An imperfect metaphor, I know, the main issue being the perception of time—how many, er, times have you heard the phrase, “It’ll happen to some other person far off in the future, not me or my immediate kin, so why bother worrying about it?”. The stranger whose house we have destroyed is often many years down the line in the chronology of humanity; they are not your son, your daughter, your relations, your friends, your beloved. And yet, while most humans (myself readily included) have narrow visions of the Earth they live on, oftentimes due to this limited timeframe, they neglect the net effect of their actions, the net effect of the various wastes and ways of their wayward kind. Nuclear radiation is an unfortunate exception to the rule, an exception that fortunately does turn heads—the horrors and effects of the damage can be seen within our minute life-spans (though the full totality of the environmental damage from these different disasters, Hiroshima, Nagasaki, Chernobyl, Bhopal, and now Japan again, has yet to be surmised). It’s a charred blessing, a kick in the rear, a reminder of the devastation we can wreak upon each other.

Littering produces no such immediate effect. The trash sits there, rustling forlornly in the wind, drawing the attention of foraging animals and misguidedly philanthropic teens. I’m sure that studies have been done and scare-tactics employed to empirically prove how disastrous littering is environmentally. Again, though, these long range projections fail to impress their full weight upon my blinkered mind, so limited and with limited time. No, the worst component of littering, in my eyes, is the facility with which it can be avoided and remedied, and yet— it still exists. It’s not terribly difficult, really, to find some trash receptacle or recycling bin; if need be, one can pocket or retain the trash until an appropriate trash burial site arises. Easy, you’d think, but the ground, whether it be the campus quad, or the school garden, or the cracking suburban sidewalks, is a testament to the reality of the omnipresent problem. The mere fact that litter exists is indicative of an unsettling human mindset.

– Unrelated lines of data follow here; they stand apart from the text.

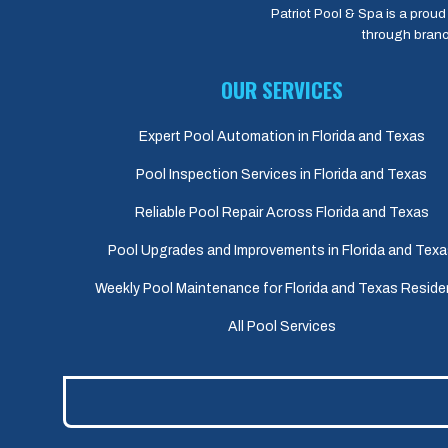
Patriot Pool & Spa is a proud 
through branc
OUR SERVICES
Expert Pool Automation in Florida and Texas
Pool Inspection Services in Florida and Texas
Reliable Pool Repair Across Florida and Texas
Pool Upgrades and Improvements in Florida and Tex
Weekly Pool Maintenance for Florida and Texas Reside
All Pool Services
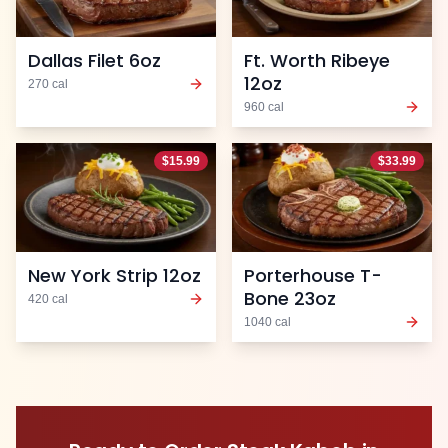
Dallas Filet 6oz
Ft. Worth Ribeye
12oz
270
cal
960
cal
$
15.99
$
33.99
New York Strip 12oz
Porterhouse T-
Bone 23oz
420
cal
1040
cal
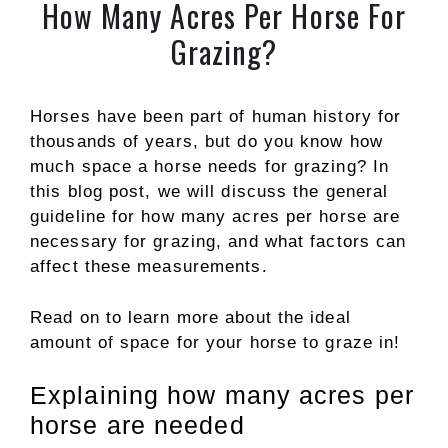
How Many Acres Per Horse For
Grazing?
Horses have been part of human history for
thousands of years, but do you know how
much space a horse needs for grazing? In
this blog post, we will discuss the general
guideline for how many acres per horse are
necessary for grazing, and what factors can
affect these measurements.
Read on to learn more about the ideal
amount of space for your horse to graze in!
Explaining how many acres per
horse are needed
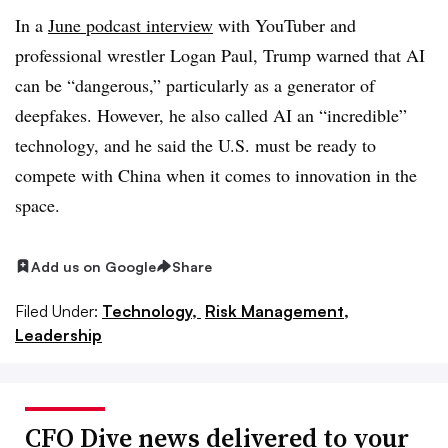
In a
June podcast interview
with YouTuber and
professional wrestler Logan Paul, Trump warned that AI
can be “dangerous,” particularly as a generator of
deepfakes. However, he also called AI an “incredible”
technology, and he said the U.S. must be ready to
compete with China when it comes to innovation in the
space.
Add us on Google
Share
Filed Under:
Technology,
Risk Management,
Leadership
CFO Dive news delivered to your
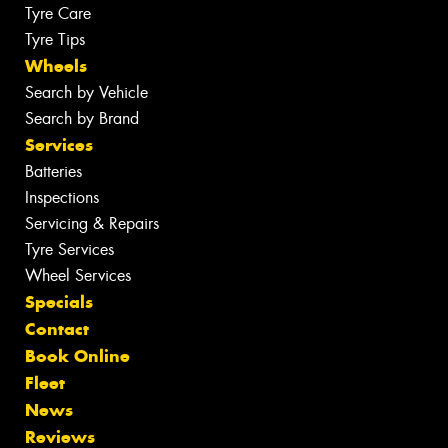
Tyre Care
Tyre Tips
Wheels
Search by Vehicle
Search by Brand
Services
Batteries
Inspections
Servicing & Repairs
Tyre Services
Wheel Services
Specials
Contact
Book Online
Fleet
News
Reviews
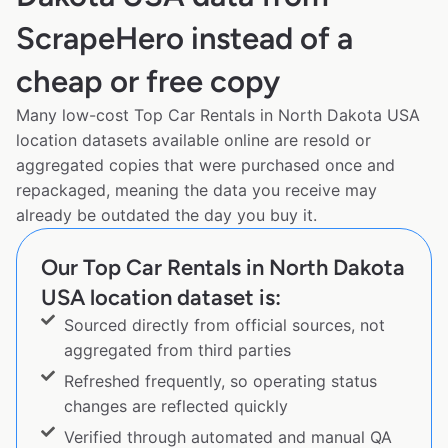
ScrapeHero instead of a
cheap or free copy
Many low-cost Top Car Rentals in North Dakota USA
location datasets available online are resold or
aggregated copies that were purchased once and
repackaged, meaning the data you receive may
already be outdated the day you buy it.
Our Top Car Rentals in North Dakota
USA location dataset is:
Sourced directly from official sources, not
aggregated from third parties
Refreshed frequently, so operating status
changes are reflected quickly
Verified through automated and manual QA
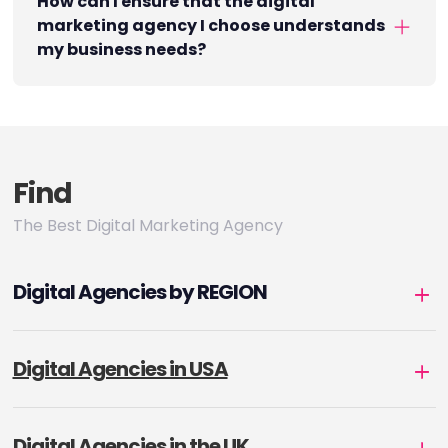
How can I ensure that the digital
marketing agency I choose understands
my business needs?
Find
The Best Digital Marketing Agency
Digital Agencies by REGION
Digital Agencies in USA
Digital Agencies in the UK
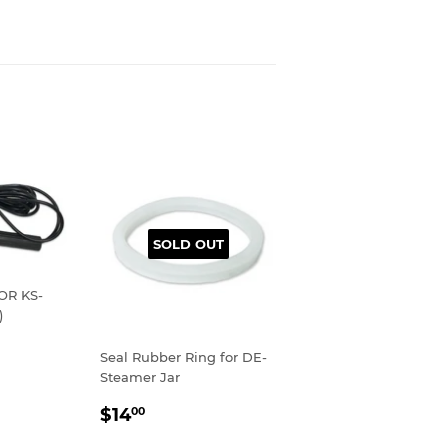
SOLD OUT
OR KS-
)
R
00
Seal Rubber Ring for DE-
Steamer Jar
REGULAR
$14.00
$14
00
PRICE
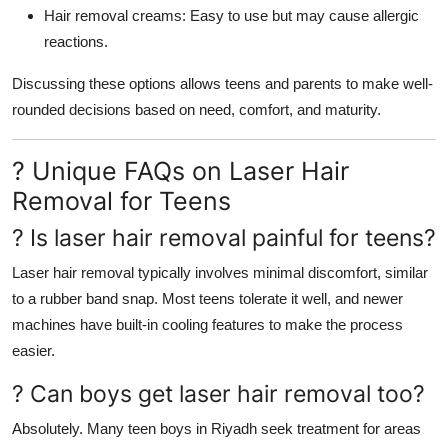
Hair removal creams: Easy to use but may cause allergic
reactions.
Discussing these options allows teens and parents to make well-
rounded decisions based on need, comfort, and maturity.
? Unique FAQs on Laser Hair
Removal for Teens
? Is laser hair removal painful for teens?
Laser hair removal typically involves minimal discomfort, similar
to a rubber band snap. Most teens tolerate it well, and newer
machines have built-in cooling features to make the process
easier.
? Can boys get laser hair removal too?
Absolutely. Many teen boys in Riyadh seek treatment for areas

The question remains as to what one should do about such a prevalent issue. Ideally, society would ingrain the importance of human-environment symbiosis (if not agreeable tolerance) from an early age, and the problem would vanish with the inculcation of the upcoming generations. More realistically, the palliative, retroactive cure of trash-removal is a doable option. To me, the site of a gum wrapper or discarded burger wrapper is so discordant with the lush grass and blooming flora that I’ll often stoop to remove the offending object. However, once one begins picking up trash, the sequential question of when to stop poses a bit of a problem, due to the surfeit of the material. Should one pick up a certain amount per day, or instead whatever amount one fancies? When it’s merely a matter of convenience, along a preplanned route, or wherever and however one can? How much help should one put forward? Rationally, we must put a limit on our activities and actions… but when one is struggling against problems that never will be resolved (in this manner, that is), the quantity of help is hard to deduce, and we note that this conundrum extends to more than just garbage-disposal. How much help is enough? How should one ascertain that they are even “helping”, anyway? For all I know, the trash I throw into the trashcan is dumped somewhere even less preferable than the original place from which I removed the junk; it’s very hypocritical of me, I suppose, to blindly feel like I’m doing some negligible form of good by simply taking trash from the ground and placing it into designated areas, if the full lifecycle of garbage is eclipsed by my ignorance.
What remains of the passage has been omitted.